Review: KINK HAÜS at La MaMa is a Rad, Dizzying Spectacle  Image
Dylan Kepp (center) with members
of KINK HAÜS cast.
Photo by Theo Cote.

Never fear, the reverie kicks back into full swing though. Stephi Lyneice enters the venue in a cherry red vinyl jacket, accompanied by two humans as pups before doing a burlesque segment that shifts into a sensual oil dance. Montana returns in delightful patriotic drag to deliver a rousing lip-synch of "God Bless America" that serves as a potent reminder of how much we take our freedoms to be openly and unabashedly queer in this country for granted. Daley returns to the stage for a solo dance with a bathtub that causes literal sparks to fly. The full cast brings the party to an all-time high with a spirited club scene set to Robin's "Dancing on My Own." Lastly, Leone closes the show with a glorious interpretive dance to a male cover of "Dancing on My Own," that examines how lonely, isolating, and unfulfilling existence, especially gay and queer existence, can be at times.

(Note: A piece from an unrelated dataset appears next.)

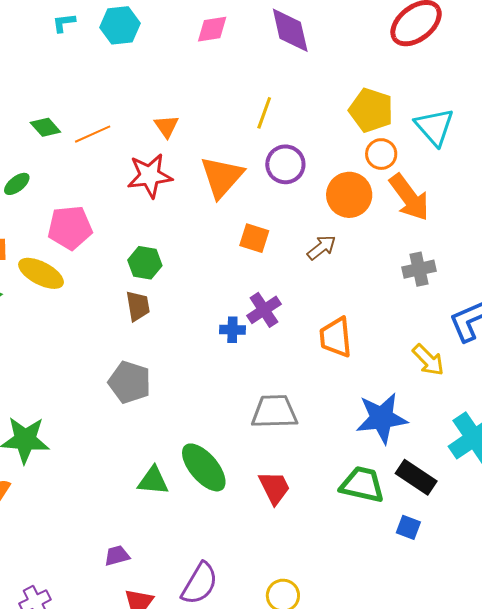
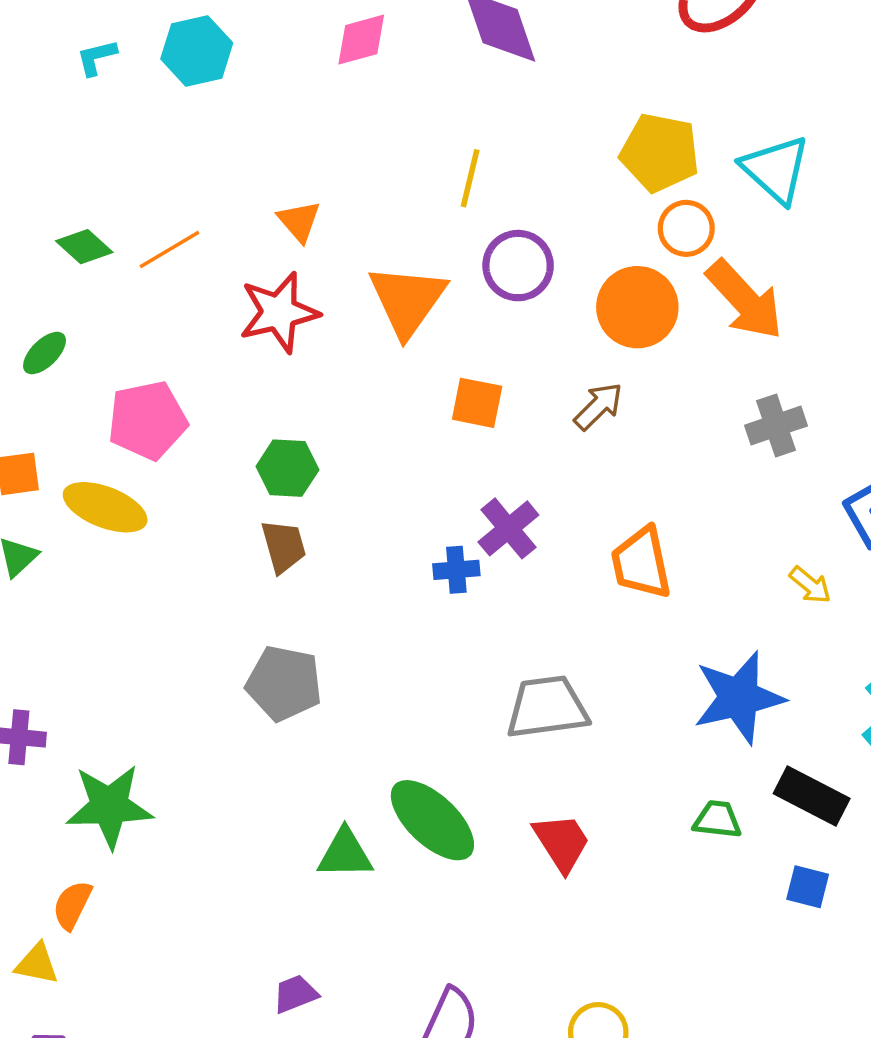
yellow arrow: (428, 360) -> (810, 585), size x0.7
green trapezoid: (362, 485) -> (717, 820), size x0.6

With an incredible attention to detail, Montana's choreography and direction for KINK HAÜS takes audiences on a whirlwind ride through the highs and lows of queer life in a 55-minute performance that seems to pass in a mere 55 seconds. However, I suspect that with the panoply of eye candy presented by the cast, there is not a single person that won't find themselves drawn in by at least one of the cast members and ultimately witness experiences or even just fleeting feelings from their own lives represented and portrayed on that stage. Rooted in the queer experience, KINK HAÜS finds its wings through masterfully exploiting the shared experiences of lust and desire.